3 gpus using nn.dataparallel is much slower than 1gpu

Shiyu · April 7, 2017, 7:52pm

I am wondering why the nn.dataparallel which use 3 gpus is slower than a single gpu. The batch size is 50. A single gpu uses 1 minutes for a epoch, while the dataparallel uses 3 minutes for a epoch.

The way I am using dataparallel is

net = Net()
net = torch.nn.DataParallel(net, device_ids=[0, 1, 2]).cuda()

Is the way I am using dataparallel? Thanks.

jekbradbury · April 7, 2017, 8:22pm

What kind of model are you using? DataParallel is much more effective with convnets than with complex recurrent architectures.

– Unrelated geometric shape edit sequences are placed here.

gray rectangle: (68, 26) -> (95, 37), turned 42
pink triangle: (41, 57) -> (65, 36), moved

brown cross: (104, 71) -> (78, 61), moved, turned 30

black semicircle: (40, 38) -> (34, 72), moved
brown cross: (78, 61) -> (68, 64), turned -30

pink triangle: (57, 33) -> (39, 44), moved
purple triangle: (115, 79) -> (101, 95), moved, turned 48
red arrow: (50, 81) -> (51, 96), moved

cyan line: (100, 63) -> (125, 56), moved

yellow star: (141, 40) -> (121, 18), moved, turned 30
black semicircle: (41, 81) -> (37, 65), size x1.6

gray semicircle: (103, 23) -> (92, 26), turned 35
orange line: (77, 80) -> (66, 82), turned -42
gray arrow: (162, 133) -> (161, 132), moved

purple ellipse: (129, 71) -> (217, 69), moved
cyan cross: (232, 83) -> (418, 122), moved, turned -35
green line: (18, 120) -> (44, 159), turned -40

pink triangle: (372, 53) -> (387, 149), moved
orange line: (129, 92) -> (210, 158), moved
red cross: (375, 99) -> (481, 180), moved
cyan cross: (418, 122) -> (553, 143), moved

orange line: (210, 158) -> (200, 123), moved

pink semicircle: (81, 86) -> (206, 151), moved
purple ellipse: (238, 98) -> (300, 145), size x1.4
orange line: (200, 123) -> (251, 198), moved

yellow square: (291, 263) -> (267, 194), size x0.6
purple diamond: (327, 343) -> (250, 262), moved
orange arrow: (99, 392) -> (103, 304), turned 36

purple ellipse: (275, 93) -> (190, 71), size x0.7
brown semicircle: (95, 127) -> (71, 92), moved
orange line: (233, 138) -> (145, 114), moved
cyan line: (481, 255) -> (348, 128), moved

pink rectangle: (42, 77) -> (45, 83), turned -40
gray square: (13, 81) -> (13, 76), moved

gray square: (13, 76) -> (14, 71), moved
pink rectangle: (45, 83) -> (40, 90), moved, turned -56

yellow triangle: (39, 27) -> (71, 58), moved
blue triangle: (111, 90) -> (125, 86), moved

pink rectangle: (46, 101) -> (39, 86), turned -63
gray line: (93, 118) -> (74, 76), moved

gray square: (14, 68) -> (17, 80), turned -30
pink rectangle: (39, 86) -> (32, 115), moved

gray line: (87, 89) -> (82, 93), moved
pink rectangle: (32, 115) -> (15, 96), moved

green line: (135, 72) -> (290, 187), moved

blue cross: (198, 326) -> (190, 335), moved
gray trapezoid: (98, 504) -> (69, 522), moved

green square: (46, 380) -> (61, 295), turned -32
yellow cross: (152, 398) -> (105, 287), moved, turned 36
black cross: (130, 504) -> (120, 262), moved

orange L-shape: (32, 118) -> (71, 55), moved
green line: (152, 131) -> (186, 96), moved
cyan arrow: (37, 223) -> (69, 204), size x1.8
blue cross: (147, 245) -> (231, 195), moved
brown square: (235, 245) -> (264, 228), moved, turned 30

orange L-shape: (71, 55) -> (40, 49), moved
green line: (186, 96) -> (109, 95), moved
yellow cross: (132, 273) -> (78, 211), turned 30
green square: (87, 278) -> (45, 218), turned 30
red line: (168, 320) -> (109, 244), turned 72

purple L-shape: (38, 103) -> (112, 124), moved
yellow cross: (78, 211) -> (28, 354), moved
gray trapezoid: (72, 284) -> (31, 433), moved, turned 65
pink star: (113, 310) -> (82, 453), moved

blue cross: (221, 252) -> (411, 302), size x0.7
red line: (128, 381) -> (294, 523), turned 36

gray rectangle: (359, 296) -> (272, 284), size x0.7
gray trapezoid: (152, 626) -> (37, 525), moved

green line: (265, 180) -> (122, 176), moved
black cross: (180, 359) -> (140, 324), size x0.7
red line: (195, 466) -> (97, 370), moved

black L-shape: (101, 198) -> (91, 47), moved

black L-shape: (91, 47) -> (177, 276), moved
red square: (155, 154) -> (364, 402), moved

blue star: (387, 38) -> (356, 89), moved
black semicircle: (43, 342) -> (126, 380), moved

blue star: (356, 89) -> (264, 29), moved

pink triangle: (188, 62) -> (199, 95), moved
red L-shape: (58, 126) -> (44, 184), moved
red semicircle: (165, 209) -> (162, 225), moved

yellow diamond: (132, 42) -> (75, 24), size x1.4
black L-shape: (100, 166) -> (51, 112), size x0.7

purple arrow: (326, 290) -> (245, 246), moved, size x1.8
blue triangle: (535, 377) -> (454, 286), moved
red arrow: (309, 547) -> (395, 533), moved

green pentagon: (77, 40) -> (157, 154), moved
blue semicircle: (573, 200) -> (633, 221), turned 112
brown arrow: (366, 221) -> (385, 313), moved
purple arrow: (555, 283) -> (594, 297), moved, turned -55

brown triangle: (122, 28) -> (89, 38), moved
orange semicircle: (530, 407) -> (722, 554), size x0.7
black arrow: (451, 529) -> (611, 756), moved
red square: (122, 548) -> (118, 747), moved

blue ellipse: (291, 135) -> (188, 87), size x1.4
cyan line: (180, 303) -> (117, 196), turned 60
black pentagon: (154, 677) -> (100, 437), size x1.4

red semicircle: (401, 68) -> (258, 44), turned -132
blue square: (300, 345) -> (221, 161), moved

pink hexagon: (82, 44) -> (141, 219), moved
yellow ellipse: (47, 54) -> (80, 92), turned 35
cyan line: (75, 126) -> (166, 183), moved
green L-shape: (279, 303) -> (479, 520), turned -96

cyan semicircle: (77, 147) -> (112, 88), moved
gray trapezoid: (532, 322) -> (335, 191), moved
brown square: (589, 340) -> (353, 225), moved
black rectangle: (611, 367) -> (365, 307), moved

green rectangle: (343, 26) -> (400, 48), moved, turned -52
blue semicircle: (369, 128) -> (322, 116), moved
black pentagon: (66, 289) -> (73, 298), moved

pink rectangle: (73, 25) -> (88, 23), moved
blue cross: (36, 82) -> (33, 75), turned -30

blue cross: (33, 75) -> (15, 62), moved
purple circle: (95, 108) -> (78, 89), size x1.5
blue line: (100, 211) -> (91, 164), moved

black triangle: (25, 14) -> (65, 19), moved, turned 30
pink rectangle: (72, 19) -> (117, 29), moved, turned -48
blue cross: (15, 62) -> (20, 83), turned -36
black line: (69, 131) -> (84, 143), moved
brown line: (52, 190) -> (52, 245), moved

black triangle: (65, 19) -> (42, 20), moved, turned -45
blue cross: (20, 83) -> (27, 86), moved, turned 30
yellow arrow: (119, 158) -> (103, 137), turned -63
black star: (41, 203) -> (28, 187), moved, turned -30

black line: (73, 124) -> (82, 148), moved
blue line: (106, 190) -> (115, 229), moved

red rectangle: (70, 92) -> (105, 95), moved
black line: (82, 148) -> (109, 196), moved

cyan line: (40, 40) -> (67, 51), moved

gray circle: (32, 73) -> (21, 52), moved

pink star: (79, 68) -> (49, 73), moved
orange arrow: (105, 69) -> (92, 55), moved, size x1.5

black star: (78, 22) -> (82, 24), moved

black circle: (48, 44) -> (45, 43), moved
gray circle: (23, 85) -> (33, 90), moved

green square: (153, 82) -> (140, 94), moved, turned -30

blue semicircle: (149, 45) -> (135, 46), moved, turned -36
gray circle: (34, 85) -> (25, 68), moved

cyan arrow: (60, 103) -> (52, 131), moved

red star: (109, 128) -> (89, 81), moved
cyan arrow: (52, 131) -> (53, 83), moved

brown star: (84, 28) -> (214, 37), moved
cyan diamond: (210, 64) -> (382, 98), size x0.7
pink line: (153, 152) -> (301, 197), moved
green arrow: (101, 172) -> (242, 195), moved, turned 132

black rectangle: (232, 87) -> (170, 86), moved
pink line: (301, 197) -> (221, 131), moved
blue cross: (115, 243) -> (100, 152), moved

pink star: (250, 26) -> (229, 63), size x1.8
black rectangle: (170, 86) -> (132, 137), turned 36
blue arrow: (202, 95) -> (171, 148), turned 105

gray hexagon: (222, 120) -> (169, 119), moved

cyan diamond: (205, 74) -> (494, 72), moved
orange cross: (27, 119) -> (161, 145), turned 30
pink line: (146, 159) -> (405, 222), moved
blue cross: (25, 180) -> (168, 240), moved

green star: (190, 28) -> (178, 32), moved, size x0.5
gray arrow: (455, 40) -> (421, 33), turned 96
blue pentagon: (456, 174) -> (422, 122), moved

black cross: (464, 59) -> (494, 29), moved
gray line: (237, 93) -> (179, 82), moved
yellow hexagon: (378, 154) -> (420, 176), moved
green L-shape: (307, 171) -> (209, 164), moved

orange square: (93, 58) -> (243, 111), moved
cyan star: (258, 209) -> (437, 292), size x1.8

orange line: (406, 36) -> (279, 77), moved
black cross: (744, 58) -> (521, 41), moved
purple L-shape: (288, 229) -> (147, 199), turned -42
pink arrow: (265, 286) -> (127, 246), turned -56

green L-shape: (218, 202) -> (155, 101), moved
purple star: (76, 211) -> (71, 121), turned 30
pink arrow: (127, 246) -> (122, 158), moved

Shiyu · April 7, 2017, 9:08pm

This is my model

class Net(nn.Module):
def init(self):
super(Net, self).init()
self.conv1 = nn.Conv2d(3, 20, 5)

    self.pool = nn.MaxPool2d(2,2)
    self.conv2 = nn.Conv2d(20, 64, 5)

    self.fc1 = nn.Linear(64*5*5, 500)

    self.fc2 = nn.Linear(500, 200)

    self.fc3 = nn.Linear(200, 10)



def num_flat_features(self, x):
    size = x.size()[1:]
    num_features = 1
    for s in size:
        num_features *= s
    return num_features

def forward(self, x):
    x = self.pool(F.relu(self.conv1(x)))
    x = self.pool(F.relu(self.conv2(x)))
    x = x.view(-1, self.num_flat_features(x))
    x = F.relu(self.fc1(x))
    x = F.relu(self.fc2(x))
    x = self.fc3(x)
    return x

smth · April 9, 2017, 3:22pm

the trade-off is to parallelize over 3 GPUs vs giving enough work. If you use batch size of 50 per GPU then you might see improvement in scaling.
The problem you have is batchsize of 50 - 3GPU = batch size of 16 / GPU. This is likely underutilizing the GPU a lot.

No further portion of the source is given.